Learning Gradient Fields for Molecular Conformation Generation

This paper addresses a fundamental problem in computational chemistry: the generation of molecular conformations from 2D molecular graphs. The novel approach introduced, termed ConfGF, proposes estimating the gradient fields of the log density of atomic coordinates directly, leveraging the principles of score-based generative models. This contrasts with traditional methods that estimate interatomic distances first, followed by deriving stable 3D structures, often resulting in compounded errors due to noise in distance predictions.

Methodology

ConfGF aims to exploit the concepts from force field methods used in molecular dynamics simulations. The primary advancement here is the use of gradient fields that allow the generation of stable molecular conformations via Langevin dynamics. The challenge of roto-translation equivariance of the molecular systems is effectively tackled by translating gradient estimates of atomic coordinates into gradients in the interatomic distance space. This is achieved by employing score matching techniques, contributing to a more robust estimation of gradients and consequent generation quality.

Experimental Setup and Results

In evaluating ConfGF, the research employs benchmarks such as GEOM-QM9, GEOM-Drugs, and ISO17 for conformation generation and property prediction tasks. ConfGF demonstrates significant improvement over state-of-the-art baselines across multiple metrics. The conformation generation task shows ConfGF delivering superior diversity (Coverage - COV) and accuracy (Matching - MAT) scores. Moreover, the generation quality is reflected in more accurate ensemble property predictions compared with established methods like RDKit and other learning-based models.

Implications and Future Directions

The practical implications of ConfGF are significant, especially in drug discovery and materials science, where accurate molecular conformations are crucial. The theoretical implications further extend into understanding molecular interactions better, contributing foundational work toward paradigm shifts in computational chemistry practices.

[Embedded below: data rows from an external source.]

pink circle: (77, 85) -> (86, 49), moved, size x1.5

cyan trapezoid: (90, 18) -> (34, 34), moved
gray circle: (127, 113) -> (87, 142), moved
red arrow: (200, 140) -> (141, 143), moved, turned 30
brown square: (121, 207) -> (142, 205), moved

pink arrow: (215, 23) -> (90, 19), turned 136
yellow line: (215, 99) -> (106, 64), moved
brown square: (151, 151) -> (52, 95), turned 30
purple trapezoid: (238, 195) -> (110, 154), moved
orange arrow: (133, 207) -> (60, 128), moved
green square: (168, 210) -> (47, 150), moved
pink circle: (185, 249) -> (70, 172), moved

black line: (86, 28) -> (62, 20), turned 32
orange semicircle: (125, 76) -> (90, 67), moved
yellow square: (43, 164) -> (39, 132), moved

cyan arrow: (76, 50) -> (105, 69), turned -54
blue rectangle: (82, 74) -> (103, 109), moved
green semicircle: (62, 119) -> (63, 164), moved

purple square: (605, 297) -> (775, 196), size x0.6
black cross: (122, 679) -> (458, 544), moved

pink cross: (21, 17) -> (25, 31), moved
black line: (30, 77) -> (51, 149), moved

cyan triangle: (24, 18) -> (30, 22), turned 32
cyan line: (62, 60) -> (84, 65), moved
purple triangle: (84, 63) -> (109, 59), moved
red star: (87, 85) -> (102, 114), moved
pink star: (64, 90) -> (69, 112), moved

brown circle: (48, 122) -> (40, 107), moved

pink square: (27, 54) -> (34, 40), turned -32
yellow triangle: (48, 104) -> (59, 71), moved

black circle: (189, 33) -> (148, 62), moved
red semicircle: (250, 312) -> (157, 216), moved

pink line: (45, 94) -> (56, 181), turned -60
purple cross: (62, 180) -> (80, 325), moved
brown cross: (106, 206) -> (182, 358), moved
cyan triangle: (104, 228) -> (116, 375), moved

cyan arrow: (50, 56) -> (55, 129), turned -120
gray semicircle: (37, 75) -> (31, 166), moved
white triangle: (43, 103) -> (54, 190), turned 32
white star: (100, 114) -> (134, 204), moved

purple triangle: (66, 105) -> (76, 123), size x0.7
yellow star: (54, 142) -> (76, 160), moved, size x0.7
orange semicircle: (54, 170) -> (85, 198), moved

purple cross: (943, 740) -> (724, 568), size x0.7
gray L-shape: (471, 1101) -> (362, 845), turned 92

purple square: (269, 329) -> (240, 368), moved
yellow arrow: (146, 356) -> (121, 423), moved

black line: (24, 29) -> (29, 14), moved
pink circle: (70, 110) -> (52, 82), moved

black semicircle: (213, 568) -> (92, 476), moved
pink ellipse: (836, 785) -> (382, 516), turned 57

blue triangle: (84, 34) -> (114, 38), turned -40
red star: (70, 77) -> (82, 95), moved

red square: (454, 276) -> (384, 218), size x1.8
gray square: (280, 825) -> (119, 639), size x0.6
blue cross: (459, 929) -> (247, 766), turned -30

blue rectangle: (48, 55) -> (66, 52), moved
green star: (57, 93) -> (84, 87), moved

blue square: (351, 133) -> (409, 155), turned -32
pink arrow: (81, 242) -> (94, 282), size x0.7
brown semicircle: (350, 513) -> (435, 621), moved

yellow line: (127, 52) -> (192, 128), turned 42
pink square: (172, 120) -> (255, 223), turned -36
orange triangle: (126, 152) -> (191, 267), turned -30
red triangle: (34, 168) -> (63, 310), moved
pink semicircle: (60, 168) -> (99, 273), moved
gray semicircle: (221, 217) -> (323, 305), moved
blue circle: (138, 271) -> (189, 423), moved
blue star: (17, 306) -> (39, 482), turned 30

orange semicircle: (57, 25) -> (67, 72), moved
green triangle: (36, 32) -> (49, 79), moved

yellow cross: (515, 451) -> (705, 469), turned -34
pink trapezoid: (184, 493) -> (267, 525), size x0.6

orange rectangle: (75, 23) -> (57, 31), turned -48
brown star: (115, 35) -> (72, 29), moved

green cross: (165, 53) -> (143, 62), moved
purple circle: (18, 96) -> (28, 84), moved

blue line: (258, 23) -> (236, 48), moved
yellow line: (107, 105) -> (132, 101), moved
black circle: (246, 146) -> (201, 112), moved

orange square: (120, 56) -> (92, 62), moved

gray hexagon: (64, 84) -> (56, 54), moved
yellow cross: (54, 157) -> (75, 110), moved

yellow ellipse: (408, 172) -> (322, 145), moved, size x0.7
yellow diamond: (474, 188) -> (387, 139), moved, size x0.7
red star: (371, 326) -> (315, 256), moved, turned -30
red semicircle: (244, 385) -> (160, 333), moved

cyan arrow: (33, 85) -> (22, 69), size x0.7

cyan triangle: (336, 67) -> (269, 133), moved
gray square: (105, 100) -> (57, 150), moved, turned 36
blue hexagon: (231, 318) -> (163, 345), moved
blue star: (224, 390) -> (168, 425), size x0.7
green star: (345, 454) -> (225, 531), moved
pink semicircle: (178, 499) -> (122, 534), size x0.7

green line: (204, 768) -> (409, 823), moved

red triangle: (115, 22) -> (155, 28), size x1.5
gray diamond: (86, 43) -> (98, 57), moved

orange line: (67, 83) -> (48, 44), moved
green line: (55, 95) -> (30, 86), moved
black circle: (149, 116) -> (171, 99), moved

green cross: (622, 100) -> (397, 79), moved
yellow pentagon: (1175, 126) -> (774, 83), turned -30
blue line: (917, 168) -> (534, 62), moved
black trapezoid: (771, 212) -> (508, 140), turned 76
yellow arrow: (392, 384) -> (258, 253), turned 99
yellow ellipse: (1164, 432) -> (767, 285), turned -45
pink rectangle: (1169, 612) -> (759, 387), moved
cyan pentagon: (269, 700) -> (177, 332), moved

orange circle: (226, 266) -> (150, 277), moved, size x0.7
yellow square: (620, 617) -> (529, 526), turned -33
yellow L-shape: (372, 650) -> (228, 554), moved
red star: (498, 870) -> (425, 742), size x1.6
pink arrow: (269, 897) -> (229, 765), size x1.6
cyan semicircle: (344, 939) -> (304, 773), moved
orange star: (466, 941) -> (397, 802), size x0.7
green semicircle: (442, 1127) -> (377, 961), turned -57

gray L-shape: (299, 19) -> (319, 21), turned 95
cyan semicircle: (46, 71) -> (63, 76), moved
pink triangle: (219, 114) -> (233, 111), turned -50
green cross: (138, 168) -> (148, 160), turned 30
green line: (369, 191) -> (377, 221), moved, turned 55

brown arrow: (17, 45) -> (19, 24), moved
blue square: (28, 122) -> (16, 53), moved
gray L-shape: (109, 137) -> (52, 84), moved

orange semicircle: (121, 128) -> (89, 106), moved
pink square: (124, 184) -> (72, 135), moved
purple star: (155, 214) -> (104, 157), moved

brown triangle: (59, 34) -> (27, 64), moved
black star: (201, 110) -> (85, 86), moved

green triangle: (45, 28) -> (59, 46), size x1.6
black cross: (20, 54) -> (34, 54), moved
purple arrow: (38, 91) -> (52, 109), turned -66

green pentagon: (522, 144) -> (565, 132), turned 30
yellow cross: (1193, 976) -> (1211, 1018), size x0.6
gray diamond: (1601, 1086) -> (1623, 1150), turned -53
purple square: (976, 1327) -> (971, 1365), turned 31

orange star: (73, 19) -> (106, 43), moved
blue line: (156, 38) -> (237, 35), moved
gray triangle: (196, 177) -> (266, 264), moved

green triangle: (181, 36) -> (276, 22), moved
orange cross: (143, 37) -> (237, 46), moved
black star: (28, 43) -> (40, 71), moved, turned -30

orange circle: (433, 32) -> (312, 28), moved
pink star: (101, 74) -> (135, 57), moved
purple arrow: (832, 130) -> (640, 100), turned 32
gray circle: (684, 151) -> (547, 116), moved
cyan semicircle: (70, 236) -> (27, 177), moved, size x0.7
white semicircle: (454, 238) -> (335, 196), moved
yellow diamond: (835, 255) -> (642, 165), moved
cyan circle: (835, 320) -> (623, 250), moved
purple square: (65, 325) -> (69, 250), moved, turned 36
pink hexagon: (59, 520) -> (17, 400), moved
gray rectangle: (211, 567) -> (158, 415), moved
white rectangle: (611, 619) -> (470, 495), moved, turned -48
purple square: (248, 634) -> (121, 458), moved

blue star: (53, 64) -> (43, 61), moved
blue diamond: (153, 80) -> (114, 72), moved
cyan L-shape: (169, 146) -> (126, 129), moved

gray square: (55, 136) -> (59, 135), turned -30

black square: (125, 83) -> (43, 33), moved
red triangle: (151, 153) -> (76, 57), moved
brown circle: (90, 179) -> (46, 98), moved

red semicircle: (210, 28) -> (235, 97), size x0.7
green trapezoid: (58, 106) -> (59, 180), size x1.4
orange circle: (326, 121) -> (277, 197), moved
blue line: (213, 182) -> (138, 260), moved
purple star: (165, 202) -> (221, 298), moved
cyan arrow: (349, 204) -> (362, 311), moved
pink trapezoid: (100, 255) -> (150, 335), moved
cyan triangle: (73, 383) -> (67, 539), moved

Looking forward, ConfGF lays the groundwork for future developments in AI-driven molecular simulation and design. Integrating stereochemical considerations—a topic not deeply covered here—could provide further refinement to ConfGF and related models. The adaptation of this approach to broader domains such as many-body particle systems remains an open and promising avenue.

Conclusion

ConfGF presents an innovative, single-stage framework that refines the generation of molecular conformations. By directly leveraging atomic coordinates' gradient fields, it surpasses previous models that require multi-step processes, ensuring more efficient and accurate conformation generation. This paper serves as a prominent stepping-stone in the application of neural networks to real-world molecular chemistry problems, reaffirming the interplay between AI and scientific inquiry.